Jeffrey Hadler, dalam bukunya Muslim and Matriarchs: Cultural Resilience in Indonesia through Jihad and Colonialism (2008), menulis bahwa nama-nama besar seperti Haji Agus Salim (1884), Mohammad Hatta (1902), Muhammad Yamin (1903), Muhammad Natsir (1908), Hamka (1908), Sutan Sjahrir (1909), Rasuna Said (1910), hingga Tan Malaka (1896), menjadi saksi kontribusi Minangkabau. Nama-nama ini tidak hanya abadi dalam sejarah, tetapi juga menjadi penghias jalan-jalan utama di berbagai kota Indonesia. Mereka adalah simbol dari kiprah besar Minangkabau dalam sejarah perjuangan, nasionalisme, Islam, serta sastra dan budaya Indonesia.
Menariknya, pada tahun 1930-an, jumlah orang Minangkabau hanya sekitar 3,36 persen dari total populasi Hindia Belanda. Meski demikian, mereka mampu mendominasi arena intelektual dan politik nasional. Tidak hanya melahirkan tokoh-tokoh utama, Minangkabau juga menjadi rumah bagi cerdik cendekia yang mungkin tidak terlalu terkenal, tetapi memainkan peran penting dalam sejarah bangsa.
SEBUAH FOTO BERSEJARAH
Sebuah foto klasik dari tahun 1948 menjadi saksi kehadiran tiga tokoh besar Minangkabau—Haji Agus Salim, Sutan Sjahrir, dan Mohammad Hatta—bersama Amir Sjarifuddin, seorang politisi berdarah Batak.
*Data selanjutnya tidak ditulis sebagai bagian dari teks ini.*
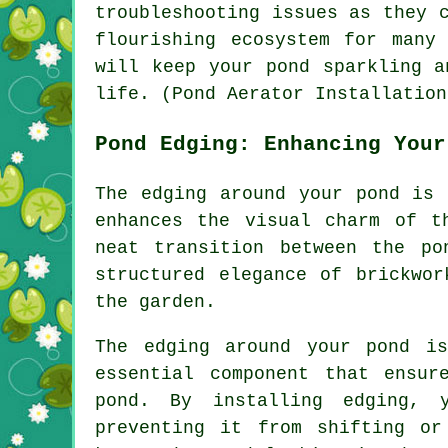
troubleshooting issues as they 
flourishing ecosystem for many
will keep your
pond
sparkling an
life. (Pond Aerator Installation
Pond Edging: Enhancing Your
The edging around your pond is 
enhances the visual charm of t
neat transition between the p
structured elegance of brickwo
the garden.
The edging around your pond i
essential component that ensur
pond. By installing edging, 
preventing it from shifting or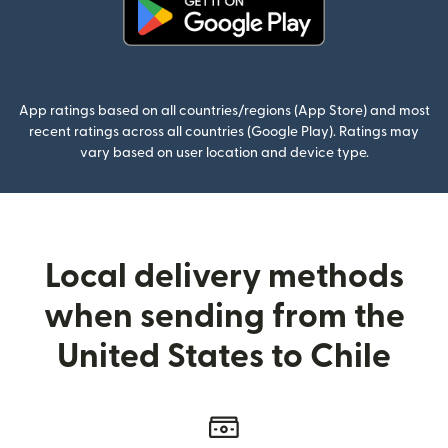
(opens in new window)
App ratings based on all countries/regions (App Store) and most
recent ratings across all countries (Google Play). Ratings may
vary based on user location and device type.
Local delivery methods
when sending from the
United States to Chile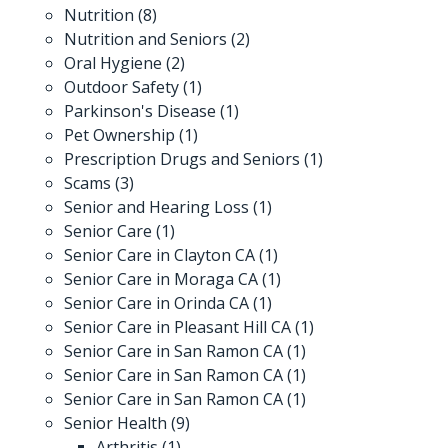
Nutrition
(8)
Nutrition and Seniors
(2)
Oral Hygiene
(2)
Outdoor Safety
(1)
Parkinson's Disease
(1)
Pet Ownership
(1)
Prescription Drugs and Seniors
(1)
Scams
(3)
Senior and Hearing Loss
(1)
Senior Care
(1)
Senior Care in Clayton CA
(1)
Senior Care in Moraga CA
(1)
Senior Care in Orinda CA
(1)
Senior Care in Pleasant Hill CA
(1)
Senior Care in San Ramon CA
(1)
Senior Care in San Ramon CA
(1)
Senior Care in San Ramon CA
(1)
Senior Health
(9)
Arthritis
(1)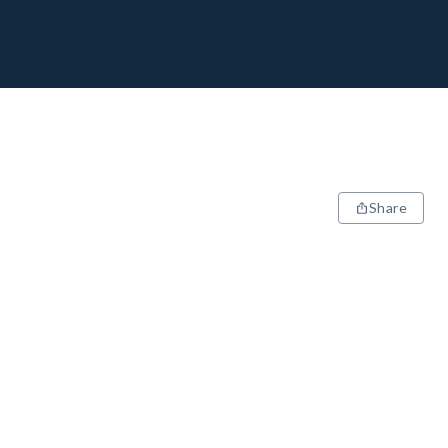
Share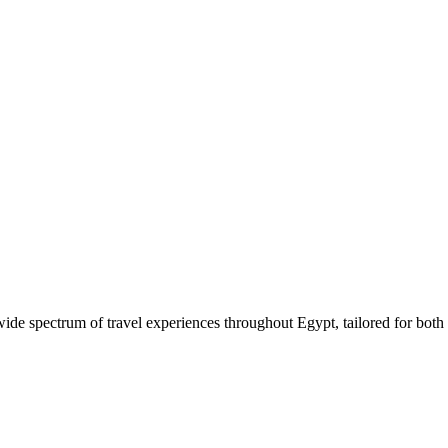
 wide spectrum of travel experiences throughout Egypt, tailored for both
Ketiganya mengenakan jas panjang ala Eropa, mencerminkan kesejukan Bukittinggi saat itu, yang mungkin mengingatkan mereka pada musim gugur di benua biru.
Konteks foto ini adalah ketika Belanda melancarkan aksi polisionil terhadap Republik Indonesia. Pada Januari 1948, Sutan Sjahrir baru saja kembali dari kunjungan diplomatik selama enam bulan ke sejumlah negara. Bersama Haji Agus Salim dan Amir Sjarifuddin, ia bertolak ke Bukittinggi, yang saat itu menjadi ibu kota sementara Republik Indonesia. Di sana, mereka bertemu dengan Mohammad Hatta, yang baru saja kembali dari perjalanan ke Sumatra dan India. Pertemuan ini juga terkait dengan upaya Amir Sjarifuddin untuk meraih dukungan Hatta dalam menyelesaikan perjanjian Renville.
KESEDERHANAAN YANG MENGINSPIRASI
Haji Agus Salim, Mohammad Hatta, dan Sutan Sjahrir adalah contoh pemimpin yang menjunjung tinggi integritas. Mereka dikenal karena kesederhanaan hidup, menjauhi gemerlap kekuasaan yang kerap menggoda. Ketiganya tak segan meninggalkan jabatan ketika langkah politik yang diambil sudah tidak sesuai dengan hati nurani. Mereka adalah teladan pemimpin yang menempatkan kepentingan bangsa di atas segalanya, jauh dari godaan korupsi dan politik transaksional.
Di tengah situasi politik Indonesia masa kini yang kian suram oleh korupsi dan intrik, sosok seperti mereka sulit ditemukan. Nilai-nilai yang mereka pegang erat seakan telah hilang dalam pusaran politik modern yang sering kali mengabaikan moralitas.
MENCARI JIWA-JIWA PEMBAHARU
Merenungi kembali perjalanan tokoh-tokoh Minangkabau ini, kita diingatkan bahwa nilai-nilai luhur kepemimpinan masih mungkin dihidupkan. Mereka mengajarkan bahwa kekuasaan adalah amanah, bukan alat untuk memperkaya diri. Keberanian mereka untuk melawan arus demi prinsip adalah warisan yang patut dihidupkan kembali.
Di manakah kita dapat menemukan jiwa-jiwa pembaharu seperti mereka di masa kini? Mungkin, jawabannya ada di dalam diri kita masing-masing, menunggu untuk dihidupkan kembali demi masa depan Indonesia yang lebih cerah.